Réalisant des reportages et des documentaires pour les radios publiques francophones, Raphaël Krafft a aussi travaillé pour des radios anglo-saxonnes, voyageant dans les Balkans en Afrique et dans les Amériques. C’est donc un an après son tour de France qu’il a réitéré l’expérience du tour à vélo mais au Proche-Orient, cela dans le cadre de son émission "Roue libre" sur France Inter, diffusée durant l’été 2008.

Le récit de son carnet de voyage débute dans un café parisien, à l’occasion d’un entretien avec un jeune homme palestinien qu’il avait rencontré lors d’un précédent voyage   . L’auteur ne le cache pas : ayant déjà parcouru la Terre Sainte en 2001 et 2002, Raphaël Krafft connaît déjà ces populations qu’il va retrouver ; ayant même vécu un temps là-bas avec une Palestinienne   , son attache affective se retrouve confrontée à la réalité des divisions politico-religieuses du Proche-Orient, réalité qui peut mettre au défi l’objectivité qu’incombe son métier de journaliste.


Des sociétés fermées

C’est la première impression générale qui se dégage de l’ouvrage. De l’Egypte à la Syrie, en passant par le royaume de Jordanie, le journaliste à vélo traverses des sociétés fermées, reflet des régimes autoritaires des Etats arabes de la région. À travers les rencontres dûes au hasard ou aux recommandations, le lecteur découvre l’enfermement des habitants de la rue arabe, contraints de parler de tout sauf de politique ou presque. Les langues se délient parfois, mais le journaliste sait comment ses interlocuteurs le perçoivent, lui le Français, l’Occidental : il est tantôt perçu comme un porte-parole des revendications du citoyen arabe aspirant à plus de liberté, cela auprès des gouvernements occidentaux ; tantôt l’ami étranger qui pourrait aider certains à gagner un visa pour partir vers pays où ils pourraient gagner décemment leur vie.

Même au sein de la seule démocratie de la région, Israël, le journaliste relève les contradictions d’une société qui regarde vers l’avenir, mais qui ne regarde plus son voisin palestinien. Les problèmes que soulève la présence du mur de séparation entre l’Etat hébreu et la Cisjordanie ne semblent pas inquiéter le citoyen israélien. Que ce soit la famille franco-israélienne faisant sa "Alya"   ou l’adolescent faisant du vélo auprès même du mur   , le constat est le même : autant le mur les protège des "terroristes", autant ils n’ont jamais approché un seul Palestinien vivant de l’autre côté du mur de séparation. Au-delà d’une longue structure en béton, un autre mur s’est créé naturellement dans l’esprit des habitants de ce pays.
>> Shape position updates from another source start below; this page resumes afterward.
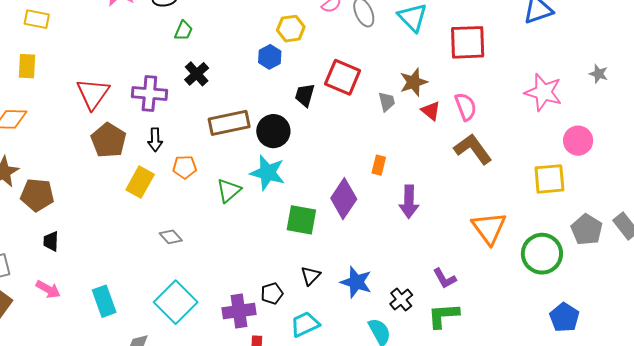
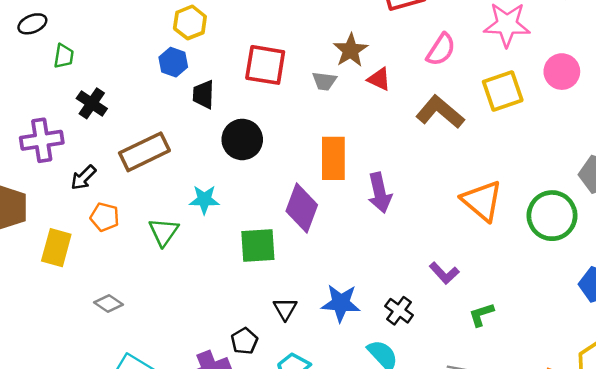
black trapezoid: (305, 95) -> (203, 94), moved
gray trapezoid: (387, 102) -> (324, 81), turned 125
pink semicircle: (466, 107) -> (441, 50), moved, turned 68
black circle: (273, 131) -> (242, 139), moved
black arrow: (155, 140) -> (83, 178), moved, turned 60
orange rectangle: (379, 165) -> (333, 158), size x1.8
orange pentagon: (185, 167) -> (105, 217), turned 30
cyan star: (268, 173) -> (204, 200), size x0.7
yellow square: (549, 179) -> (503, 91), moved
green L-shape: (443, 316) -> (481, 315), moved, size x0.7

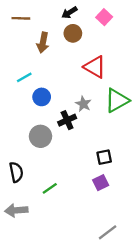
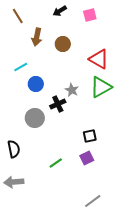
pink square: (104, 17) -> (90, 15), turned 32
brown line: (21, 18) -> (18, 16), turned 56
brown circle: (73, 33) -> (63, 44), moved
red triangle: (95, 67) -> (99, 59), moved
green line: (50, 188) -> (56, 163), moved

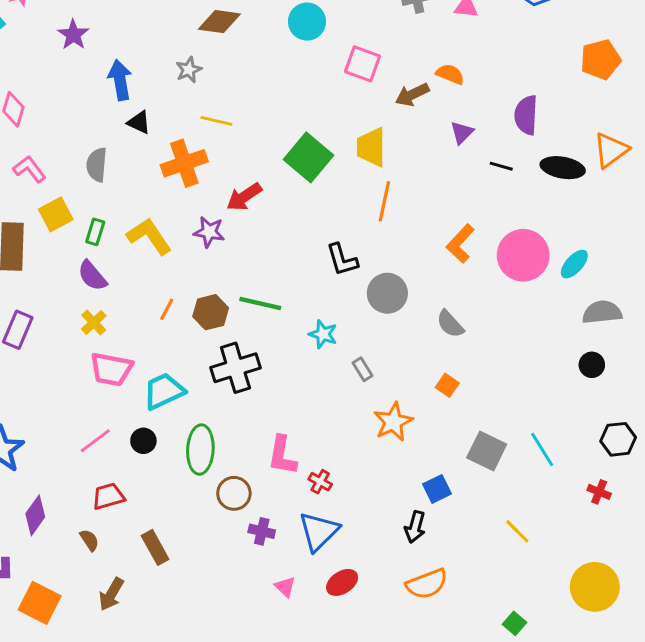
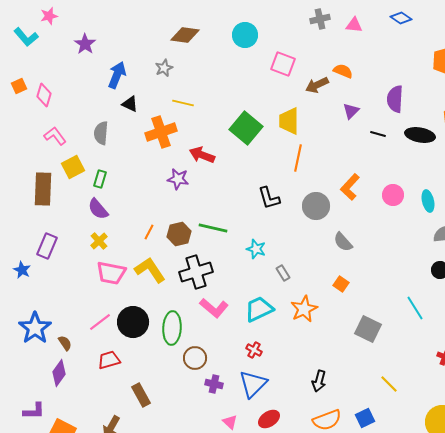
blue arrow: (120, 80) -> (117, 75), turned 32
red arrow: (244, 197) -> (202, 155), turned 55
yellow L-shape: (149, 236) -> (150, 270), moved
pink circle: (523, 255) -> (393, 195), size x0.6
cyan ellipse: (574, 264) -> (428, 201), turned -55
gray circle: (387, 293) -> (316, 206), moved
cyan trapezoid: (164, 391) -> (259, 309), moved
black circle: (143, 441) -> (133, 322), size x1.8
cyan line: (542, 450) -> (415, 308), moved
pink L-shape: (282, 455) -> (214, 308), moved, turned -60
blue square: (437, 489) -> (365, 418), moved
brown semicircle: (89, 540) -> (65, 343), moved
Cela vaut également pour les Palestiniens que le journaliste a plus souvent rencontrés en Egypte et en Jordanie que dans les Territoires palestiniens. Là encore, chaque interlocuteur se démontre ouvert, accueillant le Français comme l’ambassadeur de Jacques Chirac, dont l’image positive dans la région reste celle de l’ami de la Palestine et des Arabes, plus généralement.   . Pour autant, Raphaël Krafft n’est pas dupe face à la première réaction qu’a le Palestinien dès lors qu’il exprime son point de vue devant un journaliste ; en effet, celui-ci, en général, évoque la "Nakba"   et l’occupation israélienne. Le Palestinien préfère ainsi regarder le passé avec nostalgie plutôt que de dire franchement ce qu’il pense de la situation actuelle de sa vie et  de son peuple.


Des esprits désabusés

Tout au long du périple, le journaliste a approché des personnalités, des individualités aussi déroutantes qu’attachantes. Que ce soit en Egypte, dans les Territoires palestiniens, en Jordanie et en Syrie, la plupart des jeunes hommes rencontrés veulent tous quitter leur pays et vivre à l’étranger comme Mohamed et Sameh   . La jeunesse arabe est d’ailleurs la première victime de la situation régionale : libertés surveillées ou interdites, chômage de masse et manque d’argent, désespérance sociale et, au final, l’envie de tout quitter. Même au Liban, le témoignage de Jacques   semble refléter l’état général d’une jeunesse soumise à une rude précarité et à une fatalité affectant l’ensemble même des habitants de la région.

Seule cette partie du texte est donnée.